▶ [PROBLEM REQUIREMENTS]: An exact copy of every entry is the answer here, with no pictures.

▶ [RECORDS SHOWN]:

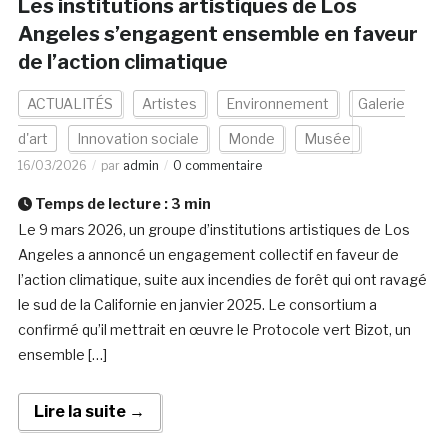
Les institutions artistiques de Los
Angeles s’engagent ensemble en faveur
de l’action climatique
ACTUALITÉS
Artistes
Environnement
Galerie
d'art
Innovation sociale
Monde
Musée
16/03/2026
par
admin
0 commentaire
Temps de lecture :
3
min
Le 9 mars 2026, un groupe d’institutions artistiques de Los
Angeles a annoncé un engagement collectif en faveur de
l’action climatique, suite aux incendies de forêt qui ont ravagé
le sud de la Californie en janvier 2025. Le consortium a
confirmé qu’il mettrait en œuvre le Protocole vert Bizot, un
ensemble […]
Lire la suite →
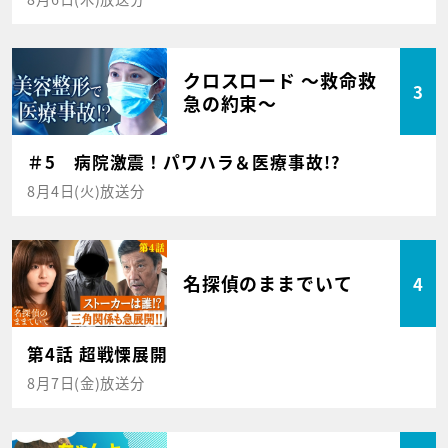
クロスロード ～救命救
3
急の約束～
＃5 病院激震！パワハラ＆医療事故!?
8月4日(火)放送分
名探偵のままでいて
4
第4話 超戦慄展開
8月7日(金)放送分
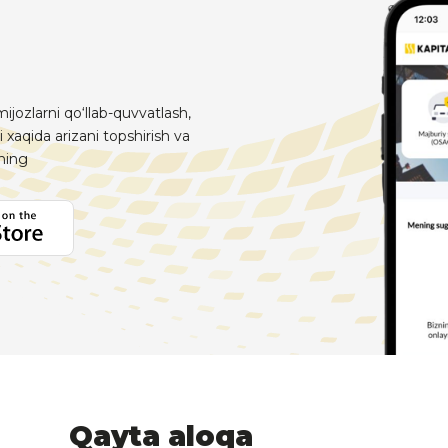
ijozlarni qo‘llab-quvvatlash,
i xaqida arizani topshirish va
aning
Qayta aloqa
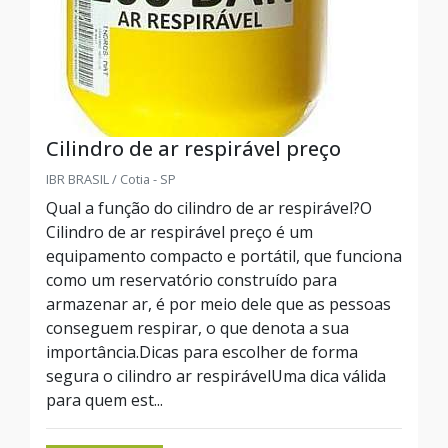
Cilindro de ar respirável preço
IBR BRASIL / Cotia - SP
Qual a função do cilindro de ar respirável?O
Cilindro de ar respirável preço é um
equipamento compacto e portátil, que funciona
como um reservatório construído para
armazenar ar, é por meio dele que as pessoas
conseguem respirar, o que denota a sua
importância.Dicas para escolher de forma
segura o cilindro ar respirávelUma dica válida
para quem est...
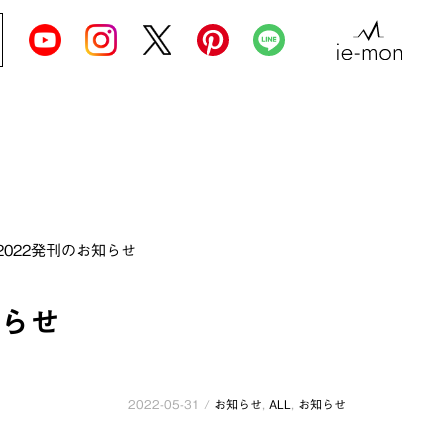
グ2022発刊のお知らせ
知らせ
2022-05-31 /
お知らせ
,
ALL
,
お知らせ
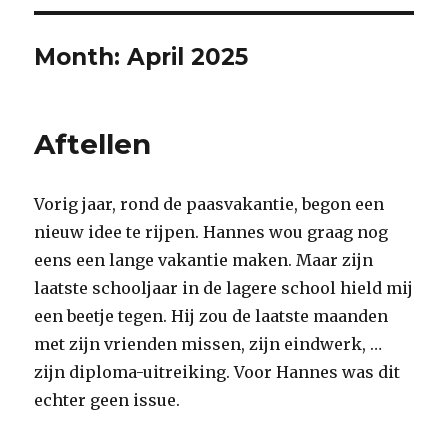
Month:
April 2025
Aftellen
Vorig jaar, rond de paasvakantie, begon een
nieuw idee te rijpen. Hannes wou graag nog
eens een lange vakantie maken. Maar zijn
laatste schooljaar in de lagere school hield mij
een beetje tegen. Hij zou de laatste maanden
met zijn vrienden missen, zijn eindwerk, …
zijn diploma-uitreiking. Voor Hannes was dit
echter geen issue.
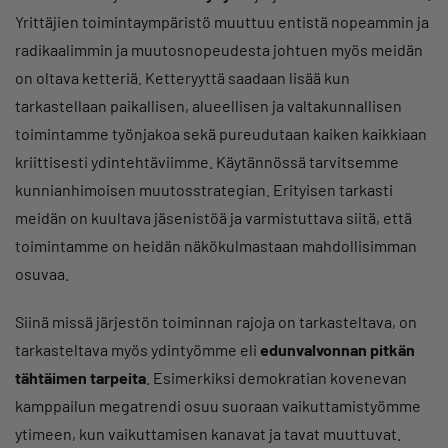
Yrittäjien toimintaympäristö muuttuu entistä nopeammin ja
radikaalimmin ja muutosnopeudesta johtuen myös meidän
on oltava ketteriä. Ketteryyttä saadaan lisää kun
tarkastellaan paikallisen, alueellisen ja valtakunnallisen
toimintamme työnjakoa sekä pureudutaan kaiken kaikkiaan
kriittisesti ydintehtäviimme. Käytännössä tarvitsemme
kunnianhimoisen muutosstrategian. Erityisen tarkasti
meidän on kuultava jäsenistöä ja varmistuttava siitä, että
toimintamme on heidän näkökulmastaan mahdollisimman
osuvaa.
Siinä missä järjestön toiminnan rajoja on tarkasteltava, on
tarkasteltava myös ydintyömme eli
edunvalvonnan pitkän
tähtäimen tarpeita
. Esimerkiksi demokratian kovenevan
kamppailun megatrendi osuu suoraan vaikuttamistyömme
ytimeen, kun vaikuttamisen kanavat ja tavat muuttuvat.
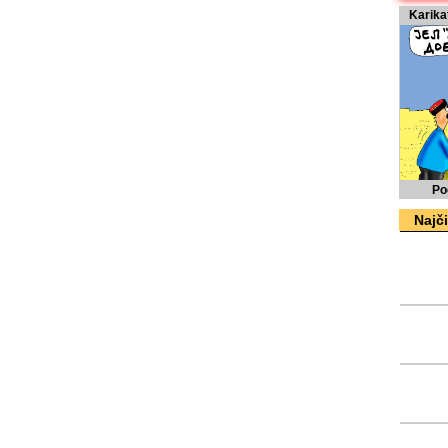
Karika
Po
Najči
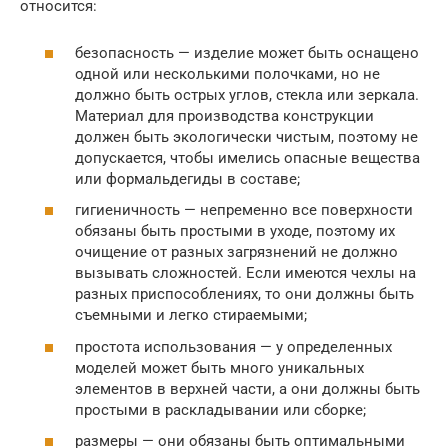
относится:
безопасность — изделие может быть оснащено
одной или несколькими полочками, но не
должно быть острых углов, стекла или зеркала.
Материал для производства конструкции
должен быть экологически чистым, поэтому не
допускается, чтобы имелись опасные вещества
или формальдегиды в составе;
гигиеничность — непременно все поверхности
обязаны быть простыми в уходе, поэтому их
очищение от разных загрязнений не должно
вызывать сложностей. Если имеются чехлы на
разных приспособлениях, то они должны быть
съемными и легко стираемыми;
простота использования — у определенных
моделей может быть много уникальных
элементов в верхней части, а они должны быть
простыми в раскладывании или сборке;
размеры — они обязаны быть оптимальными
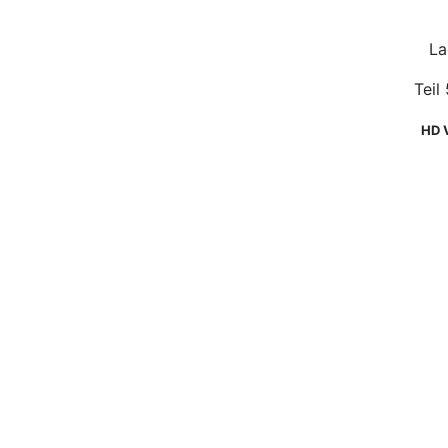
La
Teil
HD 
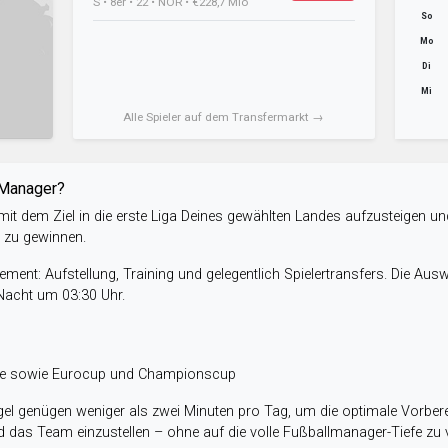
S • 8er • 22 • NOR • €228,7 Mio
So
Mo
Di
Mi
Alle Spieler auf dem Transfermarkt →
-Manager?
it dem Ziel in die erste Liga Deines gewählten Landes aufzusteigen un
e zu gewinnen.
ent: Aufstellung, Training und gelegentlich Spielertransfers. Die Aus
 Nacht um 03:30 Uhr.
ele sowie Eurocup und Championscup
el genügen weniger als zwei Minuten pro Tag, um die optimale Vorbere
 das Team einzustellen – ohne auf die volle Fußballmanager-Tiefe zu v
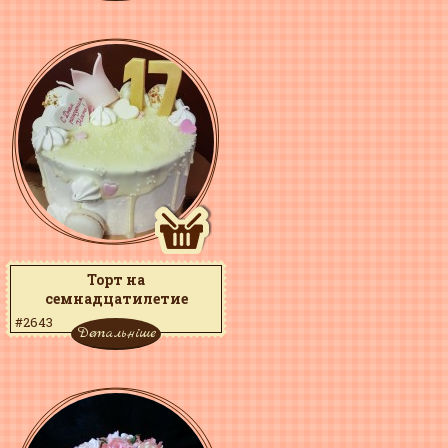
Торт на
семнадцатилетие
девушке
#2643
Детальніше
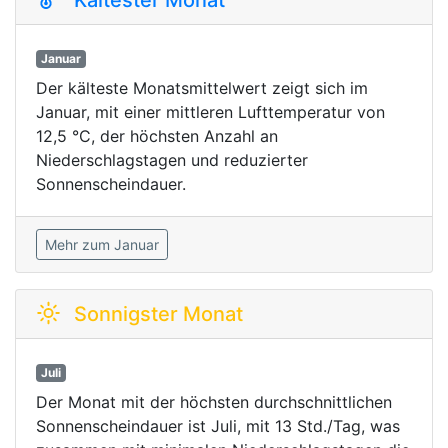
Januar
Der kälteste Monatsmittelwert zeigt sich im
Januar, mit einer mittleren Lufttemperatur von
12,5 °C, der höchsten Anzahl an
Niederschlagstagen und reduzierter
Sonnenscheindauer.
Mehr zum Januar
Sonnigster Monat
Juli
Der Monat mit der höchsten durchschnittlichen
Sonnenscheindauer ist Juli, mit 13 Std./Tag, was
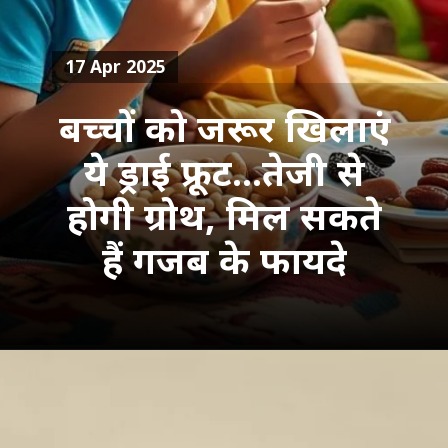
17 Apr 2025
बच्चों को जरूर खिलाएं
ये ड्राई फ्रूट...तेजी से
होगी ग्रोथ, मिल सकते
हैं गजब के फायदे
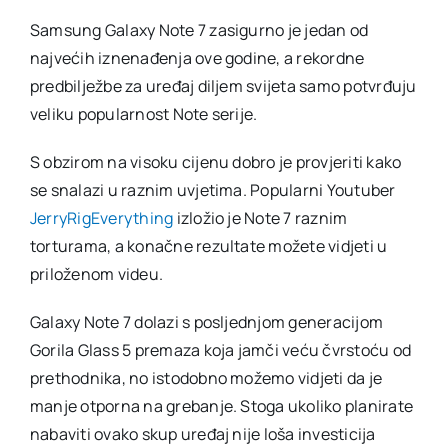
Galaxy
Note
Samsung Galaxy Note 7 zasigurno je jedan od
7
najvećih iznenađenja ove godine, a rekordne
podnos
greban
predbilježbe za uređaj diljem svijeta samo potvrđuju
savijan
i
veliku popularnost Note serije.
vatru
S obzirom na visoku cijenu dobro je provjeriti kako
se snalazi u raznim uvjetima. Popularni Youtuber
JerryRigEverything
izložio je Note 7 raznim
torturama, a konačne rezultate možete vidjeti u
priloženom videu.
Galaxy Note 7 dolazi s posljednjom generacijom
Gorila Glass 5 premaza koja jamči veću čvrstoću od
prethodnika, no istodobno možemo vidjeti da je
manje otporna na grebanje. Stoga ukoliko planirate
nabaviti ovako skup uređaj nije loša investicija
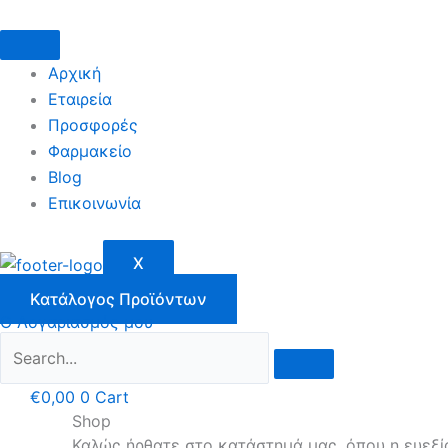
Μετάβαση
στο
περιεχόμενο
Αρχική
Εταιρεία
Προσφορές
Φαρμακείο
Blog
Επικοινωνία
X
Κατάλογος Προϊόντων
Ο Λογαριασμός μου
€
0,00
0
Cart
Shop
Καλώς ήρθατε στο κατάστημά μας, όπου η ευεξί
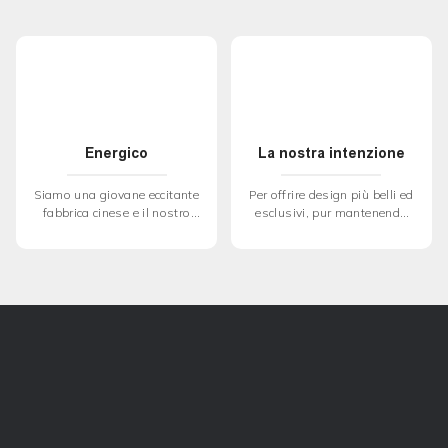
Energico
La nostra intenzione
Siamo una giovane eccitante
Per offrire design più belli ed
fabbrica cinese e il nostro
esclusivi, pur mantenendo
staff lavora sodo per cercare
l'ottimo equilibrio tra qualità
nuovi effetti e materiali, e
e prezzo
siamo così entusiasti di
mettere tutta la nostra
passione per servire i nostri
clienti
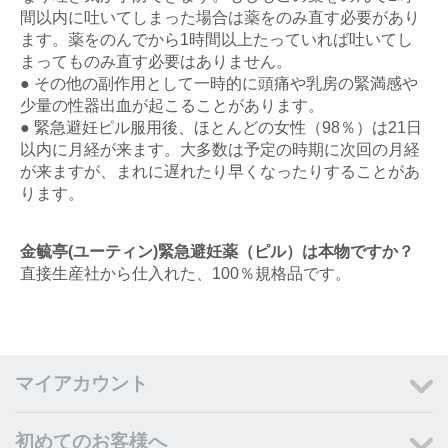
間以内に吐いてしまった場合は薬をのみ直す必要があり
ます。薬をのんでから1時間以上たっていれば吐いてし
まってものみ直す必要はありません。
● その他の副作用として一時的に頭痛や乳房の緊満感や
少量の性器出血が起こることがあります。
● 緊急避妊ピル服用後、ほとんどの女性（98％）は21日
以内に月経が来ます。大多数は予定の時期に次回の月経
が来ますが、まれに遅れたり早くなったりすることがあ
ります。
金毓亭(ユーティン)緊急避妊薬（ピル）は本物ですか？
直接生産社から仕入れた、100％規格品です。
マイアカウント
初めてのお客様へ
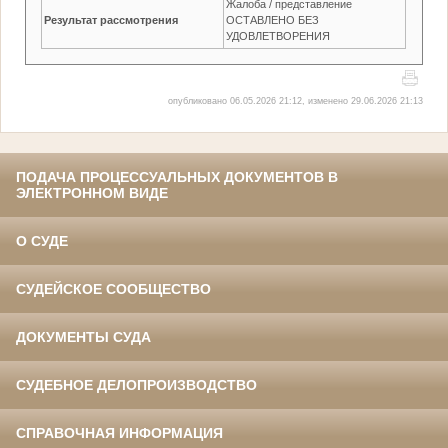
Жалоба / представление
Результат рассмотрения
ОСТАВЛЕНО БЕЗ
УДОВЛЕТВОРЕНИЯ
опубликовано 06.05.2026 21:12, изменено 29.06.2026 21:13
ПОДАЧА ПРОЦЕССУАЛЬНЫХ ДОКУМЕНТОВ В
ЭЛЕКТРОННОМ ВИДЕ
О СУДЕ
СУДЕЙСКОЕ СООБЩЕСТВО
ДОКУМЕНТЫ СУДА
СУДЕБНОЕ ДЕЛОПРОИЗВОДСТВО
СПРАВОЧНАЯ ИНФОРМАЦИЯ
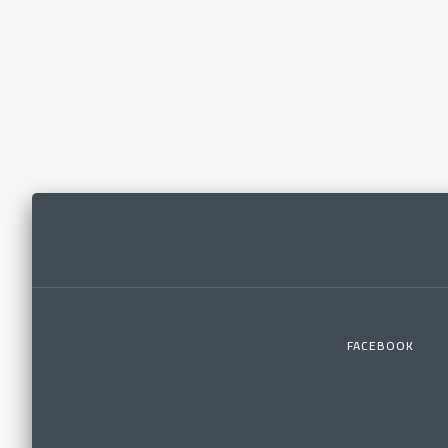
FACEBOOK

▶ [SOLUTION FOR THIS PROBLEM]:
Les institutions artistiques de Los
Angeles s’engagent ensemble en faveur
de l’action climatique
ACTUALITÉS
Artistes
Environnement
Galerie
d'art
Innovation sociale
Monde
Musée
16/03/2026
par
admin
0 commentaire
Temps de lecture :
3
min
Le 9 mars 2026, un groupe d’institutions artistiques de Los
Angeles a annoncé un engagement collectif en faveur de
l’action climatique, suite aux incendies de forêt qui ont ravagé
le sud de la Californie en janvier 2025. Le consortium a
confirmé qu’il mettrait en œuvre le Protocole vert Bizot, un
ensemble […]
Lire la suite →
クロスロード ～救命救
3
急の約束～
＃5 病院激震！パワハラ＆医療事故!?
8月4日(火)放送分
名探偵のままでいて
4
第4話 超戦慄展開
8月7日(金)放送分
ijozlarni qo‘llab-quvvatlash,
i xaqida arizani topshirish va
aning
Qayta aloqa
Cilindro de ar respirável preço
IBR BRASIL / Cotia - SP
Qual a função do cilindro de ar respirável?O
Cilindro de ar respirável preço é um
equipamento compacto e portátil, que funciona
como um reservatório construído para
armazenar ar, é por meio dele que as pessoas
conseguem respirar, o que denota a sua
importância.Dicas para escolher de forma
segura o cilindro ar respirávelUma dica válida
para quem est...
グ2022発刊のお知らせ
知らせ
2022-05-31 /
お知らせ
,
ALL
,
お知らせ
Month:
April 2025
Aftellen
Vorig jaar, rond de paasvakantie, begon een
nieuw idee te rijpen. Hannes wou graag nog
eens een lange vakantie maken. Maar zijn
laatste schooljaar in de lagere school hield mij
een beetje tegen. Hij zou de laatste maanden
met zijn vrienden missen, zijn eindwerk, …
zijn diploma-uitreiking. Voor Hannes was dit
echter geen issue.
Yrittäjien toimintaympäristö muuttuu entistä nopeammin ja
radikaalimmin ja muutosnopeudesta johtuen myös meidän
on oltava ketteriä. Ketteryyttä saadaan lisää kun
tarkastellaan paikallisen, alueellisen ja valtakunnallisen
toimintamme työnjakoa sekä pureudutaan kaiken kaikkiaan
kriittisesti ydintehtäviimme. Käytännössä tarvitsemme
kunnianhimoisen muutosstrategian. Erityisen tarkasti
meidän on kuultava jäsenistöä ja varmistuttava siitä, että
toimintamme on heidän näkökulmastaan mahdollisimman
osuvaa.
Siinä missä järjestön toiminnan rajoja on tarkasteltava, on
tarkasteltava myös ydintyömme eli
edunvalvonnan pitkän
tähtäimen tarpeita
. Esimerkiksi demokratian kovenevan
kamppailun megatrendi osuu suoraan vaikuttamistyömme
ytimeen, kun vaikuttamisen kanavat ja tavat muuttuvat.
Karika
Po
Najči
относится:
безопасность — изделие может быть оснащено
одной или несколькими полочками, но не
должно быть острых углов, стекла или зеркала.
Материал для производства конструкции
должен быть экологически чистым, поэтому не
допускается, чтобы имелись опасные вещества
или формальдегиды в составе;
гигиеничность — непременно все поверхности
обязаны быть простыми в уходе, поэтому их
очищение от разных загрязнений не должно
вызывать сложностей. Если имеются чехлы на
разных приспособлениях, то они должны быть
съемными и легко стираемыми;
простота использования — у определенных
моделей может быть много уникальных
элементов в верхней части, а они должны быть
простыми в раскладывании или сборке;
размеры — они обязаны быть оптимальными
La
Teil
HD 
S • 8er • 22 • NOR • €228,7 Mio
So
Mo
Di
Mi
Alle Spieler auf dem Transfermarkt →
-Manager?
it dem Ziel in die erste Liga Deines gewählten Landes aufzusteigen un
e zu gewinnen.
ent: Aufstellung, Training und gelegentlich Spielertransfers. Die Aus
 Nacht um 03:30 Uhr.
ele sowie Eurocup und Championscup
el genügen weniger als zwei Minuten pro Tag, um die optimale Vorbere
 das Team einzustellen – ohne auf die volle Fußballmanager-Tiefe zu v
Торт на
семнадцатилетие
девушке
#2643
Детальніше
Januar
Der kälteste Monatsmittelwert zeigt sich im
Januar, mit einer mittleren Lufttemperatur von
12,5 °C, der höchsten Anzahl an
Niederschlagstagen und reduzierter
Sonnenscheindauer.
Mehr zum Januar
Sonnigster Monat
Juli
Der Monat mit der höchsten durchschnittlichen
Sonnenscheindauer ist Juli, mit 13 Std./Tag, was
17 Apr 2025
बच्चों को जरूर खिलाएं
ये ड्राई फ्रूट...तेजी से
होगी ग्रोथ, मिल सकते
हैं गजब के फायदे
Galaxy
Note
Samsung Galaxy Note 7 zasigurno je jedan od
7
najvećih iznenađenja ove godine, a rekordne
podnos
greban
predbilježbe za uređaj diljem svijeta samo potvrđuju
savijan
i
veliku popularnost Note serije.
vatru
S obzirom na visoku cijenu dobro je provjeriti kako
se snalazi u raznim uvjetima. Popularni Youtuber
JerryRigEverything
izložio je Note 7 raznim
torturama, a konačne rezultate možete vidjeti u
priloženom videu.
Galaxy Note 7 dolazi s posljednjom generacijom
Gorila Glass 5 premaza koja jamči veću čvrstoću od
prethodnika, no istodobno možemo vidjeti da je
manje otporna na grebanje. Stoga ukoliko planirate
nabaviti ovako skup uređaj nije loša investicija
Μετάβαση
στο
περιεχόμενο
Αρχική
Εταιρεία
Προσφορές
Φαρμακείο
Blog
Επικοινωνία
X
Κατάλογος Προϊόντων
Ο Λογαριασμός μου
€
0,00
0
Cart
Shop
Καλώς ήρθατε στο κατάστημά μας, όπου η ευεξί
Energico
La nostra intenzione
Siamo una giovane eccitante
Per offrire design più belli ed
fabbrica cinese e il nostro
esclusivi, pur mantenendo
staff lavora sodo per cercare
l'ottimo equilibrio tra qualità
nuovi effetti e materiali, e
e prezzo
siamo così entusiasti di
mettere tutta la nostra
passione per servire i nostri
clienti
間以内に吐いてしまった場合は薬をのみ直す必要があり
ます。薬をのんでから1時間以上たっていれば吐いてし
まってものみ直す必要はありません。
● その他の副作用として一時的に頭痛や乳房の緊満感や
少量の性器出血が起こることがあります。
● 緊急避妊ピル服用後、ほとんどの女性（98％）は21日
以内に月経が来ます。大多数は予定の時期に次回の月経
が来ますが、まれに遅れたり早くなったりすることがあ
ります。
金毓亭(ユーティン)緊急避妊薬（ピル）は本物ですか？
直接生産社から仕入れた、100％規格品です。
マイアカウント
初めてのお客様へ
Жалоба / представление
Результат рассмотрения
ОСТАВЛЕНО БЕЗ
УДОВЛЕТВОРЕНИЯ
опубликовано 06.05.2026 21:12, изменено 29.06.2026 21:13
ПОДАЧА ПРОЦЕССУАЛЬНЫХ ДОКУМЕНТОВ В
ЭЛЕКТРОННОМ ВИДЕ
О СУДЕ
СУДЕЙСКОЕ СООБЩЕСТВО
ДОКУМЕНТЫ СУДА
СУДЕБНОЕ ДЕЛОПРОИЗВОДСТВО
СПРАВОЧНАЯ ИНФОРМАЦИЯ
FACEBOOK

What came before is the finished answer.